**What you have to do**
What you return should be the exact lines from the one with "Chcesz napisać CV w PDF, które skutecznie" to the end of the records below, both included, and no pictures.
- - - - - - -
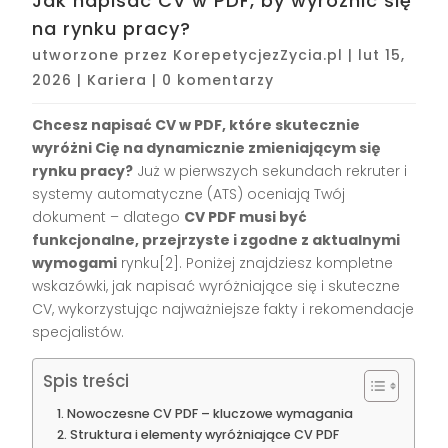
Jak napisać CV w PDF, by wyróżnić się
na rynku pracy?
utworzone przez
KorepetycjezZycia.pl
|
lut 15,
2026
|
Kariera
|
0 komentarzy
Chcesz napisać CV w PDF, które skutecznie
wyróżni Cię na dynamicznie zmieniającym się
rynku pracy?
Już w pierwszych sekundach rekruter i
systemy automatyczne (ATS) oceniają Twój
dokument – dlatego
CV PDF musi być
funkcjonalne, przejrzyste i zgodne z aktualnymi
wymogami
rynku[2]. Poniżej znajdziesz kompletne
wskazówki, jak napisać wyróżniające się i skuteczne
CV, wykorzystując najważniejsze fakty i rekomendacje
specjalistów.
Spis treści
Nowoczesne CV PDF – kluczowe wymagania
Struktura i elementy wyróżniające CV PDF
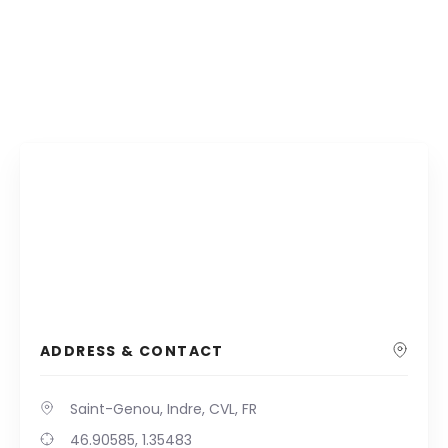
ADDRESS & CONTACT
Saint-Genou, Indre, CVL, FR
46.90585, 1.35483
- - - - - - -
**Solved problem**
Chcesz napisać CV w PDF, które skutecznie
wyróżni Cię na dynamicznie zmieniającym się
rynku pracy?
Już w pierwszych sekundach rekruter i
systemy automatyczne (ATS) oceniają Twój
dokument – dlatego
CV PDF musi być
funkcjonalne, przejrzyste i zgodne z aktualnymi
wymogami
rynku[2]. Poniżej znajdziesz kompletne
wskazówki, jak napisać wyróżniające się i skuteczne
CV, wykorzystując najważniejsze fakty i rekomendacje
specjalistów.
Spis treści
Nowoczesne CV PDF – kluczowe wymagania
Struktura i elementy wyróżniające CV PDF
ADDRESS & CONTACT
Saint-Genou, Indre, CVL, FR
46.90585, 1.35483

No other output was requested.